If it hadn’t been late at night, if I hadn’t been starving and if I wasn’t thinking about how the hell I was going to clear up the mess and wash up and eat before Christmas, I might have laughed. Instead, I swore, picked everything up again (dirty, remember, it’s all dirty…), took it all upstairs (another four flights) and discovered that Mark’s hot water wasn’t on so I needed to boil lots of pans of water before I could even start on the mess.

Which is a very long way of saying that Saturday night was a lot less smug than Saturday morning. By the time I got home, and looked at my sad, defrosted chicken legs, I couldn’t be assed to hunt for a new blog-inspiring recipe. Enough experiments and experiences for one day; I needed soothing, safe reliability. Appetite was dug up from behind the armchair and I made something I really should have written about a long time ago, since I make it often: stove-top chicken legs with herbs and cream, which takes five minutes of prep, 30-odd minutes of cooking in between (plus whatever time you need for a side) plus five minutes or so to finish it off. It will make you proud on a day when you’re feeling anything but.

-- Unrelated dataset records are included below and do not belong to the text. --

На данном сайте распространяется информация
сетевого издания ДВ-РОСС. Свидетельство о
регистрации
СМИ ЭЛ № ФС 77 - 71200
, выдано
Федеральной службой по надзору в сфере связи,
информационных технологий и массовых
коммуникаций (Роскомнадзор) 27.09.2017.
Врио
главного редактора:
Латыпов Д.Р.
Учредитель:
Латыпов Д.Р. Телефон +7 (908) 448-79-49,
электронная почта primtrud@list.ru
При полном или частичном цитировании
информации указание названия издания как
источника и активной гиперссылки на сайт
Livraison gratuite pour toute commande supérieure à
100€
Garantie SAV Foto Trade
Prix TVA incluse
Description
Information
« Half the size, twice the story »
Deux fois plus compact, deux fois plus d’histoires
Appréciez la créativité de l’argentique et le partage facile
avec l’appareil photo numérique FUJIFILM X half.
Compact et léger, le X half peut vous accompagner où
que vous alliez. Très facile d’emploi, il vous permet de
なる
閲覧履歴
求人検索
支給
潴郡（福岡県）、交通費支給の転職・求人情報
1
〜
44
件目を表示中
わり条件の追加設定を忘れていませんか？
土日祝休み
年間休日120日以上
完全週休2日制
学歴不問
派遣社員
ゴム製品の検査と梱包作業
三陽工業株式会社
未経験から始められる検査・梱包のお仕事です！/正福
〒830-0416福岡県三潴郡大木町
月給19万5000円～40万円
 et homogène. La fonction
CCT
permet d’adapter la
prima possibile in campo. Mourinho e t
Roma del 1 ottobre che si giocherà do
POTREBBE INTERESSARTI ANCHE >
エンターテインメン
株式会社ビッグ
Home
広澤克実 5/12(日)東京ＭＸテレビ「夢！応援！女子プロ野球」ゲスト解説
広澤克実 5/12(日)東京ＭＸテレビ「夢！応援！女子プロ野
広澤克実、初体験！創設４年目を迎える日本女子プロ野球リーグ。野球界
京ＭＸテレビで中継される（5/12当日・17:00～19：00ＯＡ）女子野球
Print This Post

Chicken, garlic and herbs (adapted from Appetite)
For one or two, depending on how greedy/in need of cheering up you are (put it this way: I ate two chicken legs on my own with a couple of handfuls of rocket and lemon salad). Please note: Appetite is the ‘loosest’ of cookbooks, and therefore the ingredients are not very precise, but it is a very forgiving recipe.

Cupboard (or things you may already have)
olive oil
butter, a big lump
garlic cloves, 3
wine, a glass of white
fine sea salt
freshly ground black pepper

Shopping list
chicken leg or 2 (for each person)
fresh herbs, a handful (I used sorrel and thyme, which is all I had)
double cream, good splash

How to
1. Rub the chicken all over with a bit of oil and season with black pepper.
2. Put a splash more oil in a lidded saucepan or frying pan (still with a lid) over a medium heat, add a lump of butter and then, once it begins frothing, add the chicken pieces and cook them all over until golden, turning every so often.
3. Whilst the chicken is cooking, flatten the whole, unpeeled (a great bonus when your hands are cut to ribbons from broken china…) garlic cloves with the blade of a knife and add to the pan.
4. Lower the heat, throw in a pinch of sea salt, cover and leave to cook until done (two legs took about 30 minutes). Turn them every so often to make sure they colour all over.
5. Whilst the chicken is cooking, wash the herbs if necessary and chop roughly.
6. When the chicken is done, remove it and the garlic cloves from the pan and put to one side.
7. Spoon off most of the fat from the pan (keep it for roasting potatoes), leaving behind the chicken juices then turn up the heat and add the wine and herbs. Stir to scrape any sticky bits of chicken into the sauce and let it cook for a minute or two.
8. Finally, stir in a good splash of double cream, let it bubble and thicken, season to taste then pour over the chicken and garlic. A simple salad, plain rice or plain-ish potatoes are perfect foils to this rather delicious, yet dead easy and one-pot, dish.